What this task involves. Set down a true copy of the data, with all pictures left out.

##### Records to use #####

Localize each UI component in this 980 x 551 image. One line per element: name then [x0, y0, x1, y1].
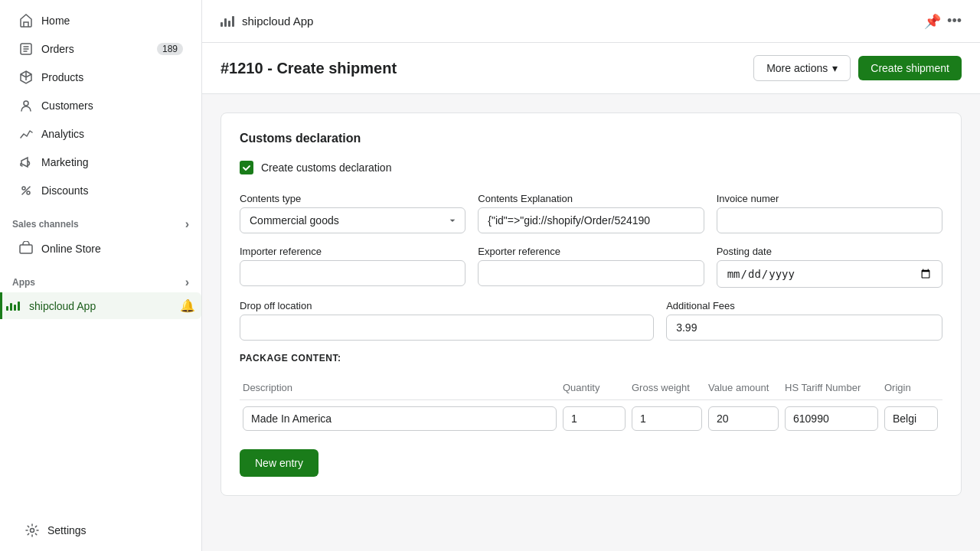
sidebar-item-marketing[interactable]: Marketing — [6, 148, 195, 176]
table-cell-value-amount — [705, 400, 782, 438]
contents-explanation-label: Contents Explanation — [478, 193, 704, 204]
more-actions-label: More actions — [766, 62, 828, 74]
contents-explanation-group: Contents Explanation — [478, 193, 704, 233]
table-header-description: Description — [240, 376, 560, 400]
apps-label: Apps — [12, 277, 35, 288]
shipcloud-icon — [6, 302, 21, 311]
sales-channels-chevron[interactable]: › — [185, 217, 189, 231]
sidebar-item-analytics-label: Analytics — [41, 128, 183, 140]
table-header-origin: Origin — [881, 376, 942, 400]
main-content: shipcloud App 📌 ••• #1210 - Create shipm… — [202, 0, 980, 551]
sidebar-item-home[interactable]: Home — [6, 7, 195, 34]
svg-rect-4 — [20, 245, 32, 253]
sidebar-item-customers-label: Customers — [41, 99, 183, 112]
sidebar-item-settings-label: Settings — [47, 524, 177, 536]
customers-icon — [18, 98, 34, 113]
topbar-left: shipcloud App — [220, 15, 313, 28]
sidebar-item-orders[interactable]: Orders 189 — [6, 35, 195, 63]
svg-point-1 — [24, 101, 28, 106]
contents-type-group: Contents type Commercial goods Gift Samp… — [240, 193, 466, 233]
settings-icon — [24, 523, 40, 538]
svg-point-2 — [22, 187, 25, 190]
sidebar-item-discounts-label: Discounts — [41, 184, 183, 197]
customs-declaration-title: Customs declaration — [240, 132, 942, 145]
checkmark-icon — [242, 163, 251, 172]
sidebar-item-analytics[interactable]: Analytics — [6, 120, 195, 148]
sidebar-item-marketing-label: Marketing — [41, 156, 183, 168]
topbar-more-icon[interactable]: ••• — [947, 13, 962, 29]
posting-date-input[interactable] — [717, 260, 942, 288]
hs-tariff-input[interactable] — [785, 406, 878, 431]
description-input[interactable] — [243, 406, 557, 431]
importer-reference-label: Importer reference — [240, 246, 466, 257]
table-cell-quantity — [560, 400, 629, 438]
table-header-hs-tariff: HS Tariff Number — [782, 376, 881, 400]
sidebar-item-products-label: Products — [41, 71, 183, 83]
settings-area: Settings — [0, 510, 201, 551]
sidebar-item-shipcloud[interactable]: shipcloud App 🔔 — [0, 292, 201, 319]
additional-fees-input[interactable] — [666, 315, 942, 341]
topbar: shipcloud App 📌 ••• — [202, 0, 980, 43]
posting-date-group: Posting date — [717, 246, 942, 288]
discounts-icon — [18, 183, 34, 198]
sidebar-item-discounts[interactable]: Discounts — [6, 177, 195, 204]
package-content-subtitle: PACKAGE CONTENT: — [240, 353, 942, 364]
app-logo: shipcloud App — [220, 15, 313, 28]
invoice-number-input[interactable] — [717, 207, 942, 233]
contents-type-select[interactable]: Commercial goods Gift Sample Documents R… — [240, 207, 466, 233]
sidebar-item-settings[interactable]: Settings — [12, 517, 189, 544]
importer-reference-input[interactable] — [240, 260, 466, 286]
products-icon — [18, 70, 34, 85]
online-store-icon — [18, 241, 34, 256]
contents-explanation-input[interactable] — [478, 207, 704, 233]
table-cell-description — [240, 400, 560, 438]
customs-declaration-card: Customs declaration Create customs decla… — [220, 112, 962, 496]
more-actions-button[interactable]: More actions ▾ — [753, 55, 851, 81]
form-row-1: Contents type Commercial goods Gift Samp… — [240, 193, 942, 233]
orders-badge: 189 — [157, 43, 183, 55]
customs-checkbox[interactable] — [240, 161, 253, 174]
sidebar-item-customers[interactable]: Customers — [6, 92, 195, 119]
pin-icon[interactable]: 📌 — [924, 13, 941, 30]
table-cell-hs-tariff — [782, 400, 881, 438]
drop-off-location-label: Drop off location — [240, 300, 654, 311]
customs-checkbox-label: Create customs declaration — [261, 161, 391, 174]
drop-off-location-group: Drop off location — [240, 300, 654, 341]
exporter-reference-group: Exporter reference — [478, 246, 704, 288]
exporter-reference-input[interactable] — [478, 260, 704, 286]
table-header-quantity: Quantity — [560, 376, 629, 400]
value-amount-input[interactable] — [708, 406, 779, 431]
gross-weight-input[interactable] — [632, 406, 702, 431]
drop-off-location-input[interactable] — [240, 315, 654, 341]
table-header-value-amount: Value amount — [705, 376, 782, 400]
invoice-number-group: Invoice numer — [717, 193, 942, 233]
origin-input[interactable] — [884, 406, 938, 431]
quantity-input[interactable] — [563, 406, 626, 431]
content-area: Customs declaration Create customs decla… — [202, 94, 980, 551]
analytics-icon — [18, 126, 34, 142]
table-cell-origin — [881, 400, 942, 438]
page-title: #1210 - Create shipment — [220, 60, 397, 77]
notification-icon: 🔔 — [180, 298, 195, 313]
header-actions: More actions ▾ Create shipment — [753, 55, 962, 81]
shipcloud-app-label: shipcloud App — [29, 300, 172, 312]
sidebar-item-online-store[interactable]: Online Store — [6, 235, 195, 262]
additional-fees-group: Additional Fees — [666, 300, 942, 341]
svg-point-5 — [31, 529, 34, 533]
sales-channels-label: Sales channels — [12, 219, 79, 230]
topbar-app-bar-icon — [220, 16, 236, 27]
sidebar: Home Orders 189 Products Customers Ana — [0, 0, 202, 551]
sidebar-item-products[interactable]: Products — [6, 64, 195, 91]
page-header: #1210 - Create shipment More actions ▾ C… — [202, 43, 980, 94]
marketing-icon — [18, 155, 34, 170]
table-cell-gross-weight — [629, 400, 705, 438]
table-header-gross-weight: Gross weight — [629, 376, 705, 400]
form-row-3: Drop off location Additional Fees — [240, 300, 942, 341]
new-entry-button[interactable]: New entry — [240, 449, 318, 477]
home-icon — [18, 13, 34, 28]
create-shipment-button[interactable]: Create shipment — [858, 56, 962, 80]
apps-chevron[interactable]: › — [185, 276, 189, 289]
topbar-right: 📌 ••• — [924, 13, 962, 30]
sidebar-item-home-label: Home — [41, 15, 183, 27]
exporter-reference-label: Exporter reference — [478, 246, 704, 257]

#####

Written solution.
Localize each UI component in this 980 x 551 image. One line per element: name then [x0, y0, x1, y1].
sidebar-item-marketing[interactable]: Marketing — [6, 148, 195, 176]
table-cell-value-amount — [705, 400, 782, 438]
contents-explanation-label: Contents Explanation — [478, 193, 704, 204]
more-actions-label: More actions — [766, 62, 828, 74]
contents-explanation-group: Contents Explanation — [478, 193, 704, 233]
table-header-description: Description — [240, 376, 560, 400]
apps-label: Apps — [12, 277, 35, 288]
shipcloud-icon — [6, 302, 21, 311]
sales-channels-chevron[interactable]: › — [185, 217, 189, 231]
sidebar-item-analytics-label: Analytics — [41, 128, 183, 140]
table-header-origin: Origin — [881, 376, 942, 400]
main-content: shipcloud App 📌 ••• #1210 - Create shipm… — [202, 0, 980, 551]
sidebar-item-home[interactable]: Home — [6, 7, 195, 34]
svg-rect-4 — [20, 245, 32, 253]
sidebar-item-customers-label: Customers — [41, 99, 183, 112]
sidebar-item-settings-label: Settings — [47, 524, 177, 536]
customers-icon — [18, 98, 34, 113]
topbar-left: shipcloud App — [220, 15, 313, 28]
sidebar-item-orders[interactable]: Orders 189 — [6, 35, 195, 63]
svg-point-1 — [24, 101, 28, 106]
contents-type-group: Contents type Commercial goods Gift Samp… — [240, 193, 466, 233]
settings-icon — [24, 523, 40, 538]
svg-point-2 — [22, 187, 25, 190]
sidebar-item-discounts-label: Discounts — [41, 184, 183, 197]
customs-declaration-title: Customs declaration — [240, 132, 942, 145]
checkmark-icon — [242, 163, 251, 172]
sidebar-item-analytics[interactable]: Analytics — [6, 120, 195, 148]
sidebar-item-marketing-label: Marketing — [41, 156, 183, 168]
topbar-more-icon[interactable]: ••• — [947, 13, 962, 29]
posting-date-input[interactable] — [717, 260, 942, 288]
hs-tariff-input[interactable] — [785, 406, 878, 431]
description-input[interactable] — [243, 406, 557, 431]
importer-reference-label: Importer reference — [240, 246, 466, 257]
table-cell-quantity — [560, 400, 629, 438]
table-header-hs-tariff: HS Tariff Number — [782, 376, 881, 400]
sidebar-item-products-label: Products — [41, 71, 183, 83]
settings-area: Settings — [0, 510, 201, 551]
sidebar-item-shipcloud[interactable]: shipcloud App 🔔 — [0, 292, 201, 319]
additional-fees-input[interactable] — [666, 315, 942, 341]
topbar: shipcloud App 📌 ••• — [202, 0, 980, 43]
posting-date-group: Posting date — [717, 246, 942, 288]
discounts-icon — [18, 183, 34, 198]
sidebar-item-discounts[interactable]: Discounts — [6, 177, 195, 204]
package-content-subtitle: PACKAGE CONTENT: — [240, 353, 942, 364]
app-logo: shipcloud App — [220, 15, 313, 28]
invoice-number-input[interactable] — [717, 207, 942, 233]
contents-type-select[interactable]: Commercial goods Gift Sample Documents R… — [240, 207, 466, 233]
sidebar-item-settings[interactable]: Settings — [12, 517, 189, 544]
importer-reference-input[interactable] — [240, 260, 466, 286]
products-icon — [18, 70, 34, 85]
online-store-icon — [18, 241, 34, 256]
contents-explanation-input[interactable] — [478, 207, 704, 233]
table-cell-description — [240, 400, 560, 438]
customs-declaration-card: Customs declaration Create customs decla… — [220, 112, 962, 496]
more-actions-button[interactable]: More actions ▾ — [753, 55, 851, 81]
form-row-1: Contents type Commercial goods Gift Samp… — [240, 193, 942, 233]
orders-badge: 189 — [157, 43, 183, 55]
customs-checkbox[interactable] — [240, 161, 253, 174]
sidebar-item-customers[interactable]: Customers — [6, 92, 195, 119]
pin-icon[interactable]: 📌 — [924, 13, 941, 30]
table-cell-hs-tariff — [782, 400, 881, 438]
drop-off-location-label: Drop off location — [240, 300, 654, 311]
customs-checkbox-label: Create customs declaration — [261, 161, 391, 174]
drop-off-location-group: Drop off location — [240, 300, 654, 341]
exporter-reference-group: Exporter reference — [478, 246, 704, 288]
exporter-reference-input[interactable] — [478, 260, 704, 286]
table-header-quantity: Quantity — [560, 376, 629, 400]
value-amount-input[interactable] — [708, 406, 779, 431]
gross-weight-input[interactable] — [632, 406, 702, 431]
drop-off-location-input[interactable] — [240, 315, 654, 341]
table-header-value-amount: Value amount — [705, 376, 782, 400]
invoice-number-group: Invoice numer — [717, 193, 942, 233]
origin-input[interactable] — [884, 406, 938, 431]
quantity-input[interactable] — [563, 406, 626, 431]
content-area: Customs declaration Create customs decla… — [202, 94, 980, 551]
analytics-icon — [18, 126, 34, 142]
table-cell-origin — [881, 400, 942, 438]
page-title: #1210 - Create shipment — [220, 60, 397, 77]
notification-icon: 🔔 — [180, 298, 195, 313]
header-actions: More actions ▾ Create shipment — [753, 55, 962, 81]
shipcloud-app-label: shipcloud App — [29, 300, 172, 312]
sidebar-item-online-store[interactable]: Online Store — [6, 235, 195, 262]
additional-fees-group: Additional Fees — [666, 300, 942, 341]
svg-point-5 — [31, 529, 34, 533]
sales-channels-label: Sales channels — [12, 219, 79, 230]
topbar-app-bar-icon — [220, 16, 236, 27]
sidebar: Home Orders 189 Products Customers Ana — [0, 0, 202, 551]
sidebar-item-products[interactable]: Products — [6, 64, 195, 91]
page-header: #1210 - Create shipment More actions ▾ C… — [202, 43, 980, 94]
marketing-icon — [18, 155, 34, 170]
table-cell-gross-weight — [629, 400, 705, 438]
table-header-gross-weight: Gross weight — [629, 376, 705, 400]
form-row-3: Drop off location Additional Fees — [240, 300, 942, 341]
new-entry-button[interactable]: New entry — [240, 449, 318, 477]
home-icon — [18, 13, 34, 28]
create-shipment-button[interactable]: Create shipment — [858, 56, 962, 80]
apps-chevron[interactable]: › — [185, 276, 189, 289]
topbar-right: 📌 ••• — [924, 13, 962, 30]
sidebar-item-home-label: Home — [41, 15, 183, 27]
exporter-reference-label: Exporter reference — [478, 246, 704, 257]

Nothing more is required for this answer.